**Description of the task**
Repeat each record that follows, keeping it identical.

[Data records]
··········

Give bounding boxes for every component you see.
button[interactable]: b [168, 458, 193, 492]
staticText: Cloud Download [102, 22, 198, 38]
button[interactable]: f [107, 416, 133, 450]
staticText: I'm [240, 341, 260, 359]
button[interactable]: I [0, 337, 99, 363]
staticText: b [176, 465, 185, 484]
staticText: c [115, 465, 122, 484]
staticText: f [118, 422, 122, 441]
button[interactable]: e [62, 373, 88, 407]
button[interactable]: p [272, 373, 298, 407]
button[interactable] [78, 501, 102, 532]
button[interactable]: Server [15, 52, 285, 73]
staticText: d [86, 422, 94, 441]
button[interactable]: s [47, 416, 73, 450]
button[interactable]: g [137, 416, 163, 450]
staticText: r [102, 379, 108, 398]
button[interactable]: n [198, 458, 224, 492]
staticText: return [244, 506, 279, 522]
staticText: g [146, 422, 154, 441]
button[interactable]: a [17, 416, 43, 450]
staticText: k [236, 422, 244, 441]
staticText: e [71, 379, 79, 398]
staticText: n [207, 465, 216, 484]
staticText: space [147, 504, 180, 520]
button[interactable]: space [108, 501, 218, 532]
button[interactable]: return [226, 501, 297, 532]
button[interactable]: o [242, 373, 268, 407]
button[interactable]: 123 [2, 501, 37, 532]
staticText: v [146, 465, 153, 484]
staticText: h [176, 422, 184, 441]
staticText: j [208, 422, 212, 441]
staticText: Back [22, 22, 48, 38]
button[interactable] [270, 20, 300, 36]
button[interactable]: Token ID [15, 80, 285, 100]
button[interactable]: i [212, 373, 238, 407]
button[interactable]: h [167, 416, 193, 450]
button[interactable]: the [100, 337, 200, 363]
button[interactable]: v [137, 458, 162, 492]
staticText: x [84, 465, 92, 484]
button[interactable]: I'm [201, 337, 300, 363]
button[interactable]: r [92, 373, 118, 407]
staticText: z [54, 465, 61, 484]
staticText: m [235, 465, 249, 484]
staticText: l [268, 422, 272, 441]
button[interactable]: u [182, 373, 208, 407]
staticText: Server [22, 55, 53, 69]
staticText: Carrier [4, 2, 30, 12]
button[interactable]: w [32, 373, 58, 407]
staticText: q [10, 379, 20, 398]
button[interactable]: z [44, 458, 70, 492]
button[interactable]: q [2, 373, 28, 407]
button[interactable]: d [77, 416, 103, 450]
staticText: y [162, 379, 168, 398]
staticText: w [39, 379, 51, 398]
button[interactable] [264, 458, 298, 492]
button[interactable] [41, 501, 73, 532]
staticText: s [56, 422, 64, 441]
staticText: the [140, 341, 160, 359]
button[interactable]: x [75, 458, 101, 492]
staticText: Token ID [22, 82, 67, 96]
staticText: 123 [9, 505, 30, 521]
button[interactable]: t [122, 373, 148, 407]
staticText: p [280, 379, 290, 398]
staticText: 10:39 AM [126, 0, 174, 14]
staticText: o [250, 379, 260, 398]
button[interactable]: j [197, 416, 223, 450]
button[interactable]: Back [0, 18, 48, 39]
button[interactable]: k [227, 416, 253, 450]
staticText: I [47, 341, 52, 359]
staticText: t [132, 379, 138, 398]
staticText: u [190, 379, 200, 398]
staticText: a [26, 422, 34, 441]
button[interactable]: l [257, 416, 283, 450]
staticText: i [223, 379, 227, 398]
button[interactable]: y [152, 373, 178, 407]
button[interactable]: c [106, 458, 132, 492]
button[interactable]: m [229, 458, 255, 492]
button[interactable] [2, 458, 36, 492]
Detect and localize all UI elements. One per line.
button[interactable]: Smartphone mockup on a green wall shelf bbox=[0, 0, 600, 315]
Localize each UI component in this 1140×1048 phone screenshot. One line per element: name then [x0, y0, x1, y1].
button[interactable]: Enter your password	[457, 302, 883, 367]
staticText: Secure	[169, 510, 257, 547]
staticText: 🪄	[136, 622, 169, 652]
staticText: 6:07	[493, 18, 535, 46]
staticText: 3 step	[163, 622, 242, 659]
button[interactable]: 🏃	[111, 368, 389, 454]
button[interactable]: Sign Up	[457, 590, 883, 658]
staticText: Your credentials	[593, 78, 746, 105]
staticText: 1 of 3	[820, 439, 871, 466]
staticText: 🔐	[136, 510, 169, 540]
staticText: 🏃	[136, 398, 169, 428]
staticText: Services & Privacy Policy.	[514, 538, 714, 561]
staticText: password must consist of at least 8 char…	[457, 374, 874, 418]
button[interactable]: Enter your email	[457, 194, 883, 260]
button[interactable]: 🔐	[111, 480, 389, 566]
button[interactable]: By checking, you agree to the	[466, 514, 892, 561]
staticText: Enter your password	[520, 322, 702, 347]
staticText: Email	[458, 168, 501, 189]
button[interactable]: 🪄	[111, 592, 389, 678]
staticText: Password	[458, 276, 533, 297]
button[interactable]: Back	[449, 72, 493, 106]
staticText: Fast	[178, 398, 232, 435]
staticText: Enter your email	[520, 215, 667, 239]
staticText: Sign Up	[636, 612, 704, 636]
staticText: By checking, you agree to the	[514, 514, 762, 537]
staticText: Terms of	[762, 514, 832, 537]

··········

**Reply to the exercise**
Give bounding boxes for every component you see.
button[interactable]: b [168, 458, 193, 492]
staticText: Cloud Download [102, 22, 198, 38]
button[interactable]: f [107, 416, 133, 450]
staticText: I'm [240, 341, 260, 359]
button[interactable]: I [0, 337, 99, 363]
staticText: b [176, 465, 185, 484]
staticText: c [115, 465, 122, 484]
staticText: f [118, 422, 122, 441]
button[interactable]: e [62, 373, 88, 407]
button[interactable]: p [272, 373, 298, 407]
button[interactable] [78, 501, 102, 532]
button[interactable]: Server [15, 52, 285, 73]
staticText: d [86, 422, 94, 441]
button[interactable]: s [47, 416, 73, 450]
button[interactable]: g [137, 416, 163, 450]
staticText: r [102, 379, 108, 398]
button[interactable]: n [198, 458, 224, 492]
staticText: return [244, 506, 279, 522]
staticText: g [146, 422, 154, 441]
button[interactable]: a [17, 416, 43, 450]
staticText: k [236, 422, 244, 441]
staticText: e [71, 379, 79, 398]
staticText: n [207, 465, 216, 484]
staticText: space [147, 504, 180, 520]
button[interactable]: space [108, 501, 218, 532]
button[interactable]: return [226, 501, 297, 532]
button[interactable]: o [242, 373, 268, 407]
button[interactable]: 123 [2, 501, 37, 532]
staticText: v [146, 465, 153, 484]
staticText: h [176, 422, 184, 441]
staticText: j [208, 422, 212, 441]
staticText: Back [22, 22, 48, 38]
button[interactable] [270, 20, 300, 36]
button[interactable]: Token ID [15, 80, 285, 100]
button[interactable]: i [212, 373, 238, 407]
button[interactable]: h [167, 416, 193, 450]
button[interactable]: the [100, 337, 200, 363]
button[interactable]: v [137, 458, 162, 492]
staticText: x [84, 465, 92, 484]
button[interactable]: I'm [201, 337, 300, 363]
button[interactable]: r [92, 373, 118, 407]
staticText: z [54, 465, 61, 484]
staticText: m [235, 465, 249, 484]
staticText: l [268, 422, 272, 441]
button[interactable]: u [182, 373, 208, 407]
staticText: Server [22, 55, 53, 69]
staticText: Carrier [4, 2, 30, 12]
button[interactable]: w [32, 373, 58, 407]
staticText: q [10, 379, 20, 398]
button[interactable]: z [44, 458, 70, 492]
button[interactable]: q [2, 373, 28, 407]
button[interactable]: d [77, 416, 103, 450]
staticText: y [162, 379, 168, 398]
staticText: w [39, 379, 51, 398]
button[interactable] [264, 458, 298, 492]
button[interactable] [41, 501, 73, 532]
staticText: s [56, 422, 64, 441]
staticText: the [140, 341, 160, 359]
button[interactable]: x [75, 458, 101, 492]
staticText: Token ID [22, 82, 67, 96]
staticText: 123 [9, 505, 30, 521]
button[interactable]: t [122, 373, 148, 407]
staticText: p [280, 379, 290, 398]
staticText: 10:39 AM [126, 0, 174, 14]
staticText: o [250, 379, 260, 398]
button[interactable]: j [197, 416, 223, 450]
button[interactable]: Back [0, 18, 48, 39]
button[interactable]: k [227, 416, 253, 450]
staticText: I [47, 341, 52, 359]
staticText: t [132, 379, 138, 398]
staticText: u [190, 379, 200, 398]
staticText: a [26, 422, 34, 441]
button[interactable]: l [257, 416, 283, 450]
staticText: i [223, 379, 227, 398]
button[interactable]: y [152, 373, 178, 407]
button[interactable]: c [106, 458, 132, 492]
button[interactable]: m [229, 458, 255, 492]
button[interactable] [2, 458, 36, 492]
Detect and localize all UI elements. One per line.
button[interactable]: Smartphone mockup on a green wall shelf bbox=[0, 0, 600, 315]
Localize each UI component in this 1140×1048 phone screenshot. One line per element: name then [x0, y0, x1, y1].
button[interactable]: Enter your password	[457, 302, 883, 367]
staticText: Secure	[169, 510, 257, 547]
staticText: 🪄	[136, 622, 169, 652]
staticText: 6:07	[493, 18, 535, 46]
staticText: 3 step	[163, 622, 242, 659]
button[interactable]: 🏃	[111, 368, 389, 454]
button[interactable]: Sign Up	[457, 590, 883, 658]
staticText: Your credentials	[593, 78, 746, 105]
staticText: 1 of 3	[820, 439, 871, 466]
staticText: 🔐	[136, 510, 169, 540]
staticText: 🏃	[136, 398, 169, 428]
staticText: Services & Privacy Policy.	[514, 538, 714, 561]
staticText: password must consist of at least 8 char…	[457, 374, 874, 418]
button[interactable]: Enter your email	[457, 194, 883, 260]
button[interactable]: 🔐	[111, 480, 389, 566]
button[interactable]: By checking, you agree to the	[466, 514, 892, 561]
staticText: Enter your password	[520, 322, 702, 347]
staticText: Email	[458, 168, 501, 189]
button[interactable]: 🪄	[111, 592, 389, 678]
staticText: Password	[458, 276, 533, 297]
button[interactable]: Back	[449, 72, 493, 106]
staticText: Fast	[178, 398, 232, 435]
staticText: Enter your email	[520, 215, 667, 239]
staticText: Sign Up	[636, 612, 704, 636]
staticText: By checking, you agree to the	[514, 514, 762, 537]
staticText: Terms of	[762, 514, 832, 537]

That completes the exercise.